*** Begin section ***
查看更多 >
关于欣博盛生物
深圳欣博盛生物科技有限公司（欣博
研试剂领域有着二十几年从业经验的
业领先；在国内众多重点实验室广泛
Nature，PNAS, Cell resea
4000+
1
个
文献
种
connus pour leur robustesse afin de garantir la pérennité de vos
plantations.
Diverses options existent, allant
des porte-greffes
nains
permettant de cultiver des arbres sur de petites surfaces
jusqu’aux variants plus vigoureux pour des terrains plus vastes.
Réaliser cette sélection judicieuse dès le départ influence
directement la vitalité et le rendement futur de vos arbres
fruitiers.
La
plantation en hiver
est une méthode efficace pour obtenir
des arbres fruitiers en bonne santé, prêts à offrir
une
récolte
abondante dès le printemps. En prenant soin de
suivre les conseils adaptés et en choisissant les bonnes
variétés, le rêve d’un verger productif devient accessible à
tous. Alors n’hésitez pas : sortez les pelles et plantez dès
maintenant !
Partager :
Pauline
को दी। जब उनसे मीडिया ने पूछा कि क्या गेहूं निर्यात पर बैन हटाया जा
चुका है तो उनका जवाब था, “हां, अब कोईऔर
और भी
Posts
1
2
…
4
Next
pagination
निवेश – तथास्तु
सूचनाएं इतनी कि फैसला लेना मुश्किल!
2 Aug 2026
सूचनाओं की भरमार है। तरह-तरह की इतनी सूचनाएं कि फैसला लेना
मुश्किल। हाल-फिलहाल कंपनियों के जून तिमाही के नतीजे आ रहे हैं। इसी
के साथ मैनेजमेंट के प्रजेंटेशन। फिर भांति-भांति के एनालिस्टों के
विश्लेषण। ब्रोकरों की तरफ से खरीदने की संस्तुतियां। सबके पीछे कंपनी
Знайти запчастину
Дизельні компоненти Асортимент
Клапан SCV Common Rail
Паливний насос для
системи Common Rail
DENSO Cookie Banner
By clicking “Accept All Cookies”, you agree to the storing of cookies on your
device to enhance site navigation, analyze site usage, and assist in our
*** End section ***
→ **Assigned task**
Copy the records above exactly as written.

→ **Task response**
查看更多 >
关于欣博盛生物
深圳欣博盛生物科技有限公司（欣博
研试剂领域有着二十几年从业经验的
业领先；在国内众多重点实验室广泛
Nature，PNAS, Cell resea
4000+
1
个
文献
种
connus pour leur robustesse afin de garantir la pérennité de vos
plantations.
Diverses options existent, allant
des porte-greffes
nains
permettant de cultiver des arbres sur de petites surfaces
jusqu’aux variants plus vigoureux pour des terrains plus vastes.
Réaliser cette sélection judicieuse dès le départ influence
directement la vitalité et le rendement futur de vos arbres
fruitiers.
La
plantation en hiver
est une méthode efficace pour obtenir
des arbres fruitiers en bonne santé, prêts à offrir
une
récolte
abondante dès le printemps. En prenant soin de
suivre les conseils adaptés et en choisissant les bonnes
variétés, le rêve d’un verger productif devient accessible à
tous. Alors n’hésitez pas : sortez les pelles et plantez dès
maintenant !
Partager :
Pauline
को दी। जब उनसे मीडिया ने पूछा कि क्या गेहूं निर्यात पर बैन हटाया जा
चुका है तो उनका जवाब था, “हां, अब कोईऔर
और भी
Posts
1
2
…
4
Next
pagination
निवेश – तथास्तु
सूचनाएं इतनी कि फैसला लेना मुश्किल!
2 Aug 2026
सूचनाओं की भरमार है। तरह-तरह की इतनी सूचनाएं कि फैसला लेना
मुश्किल। हाल-फिलहाल कंपनियों के जून तिमाही के नतीजे आ रहे हैं। इसी
के साथ मैनेजमेंट के प्रजेंटेशन। फिर भांति-भांति के एनालिस्टों के
विश्लेषण। ब्रोकरों की तरफ से खरीदने की संस्तुतियां। सबके पीछे कंपनी
Знайти запчастину
Дизельні компоненти Асортимент
Клапан SCV Common Rail
Паливний насос для
системи Common Rail
DENSO Cookie Banner
By clicking “Accept All Cookies”, you agree to the storing of cookies on your
device to enhance site navigation, analyze site usage, and assist in our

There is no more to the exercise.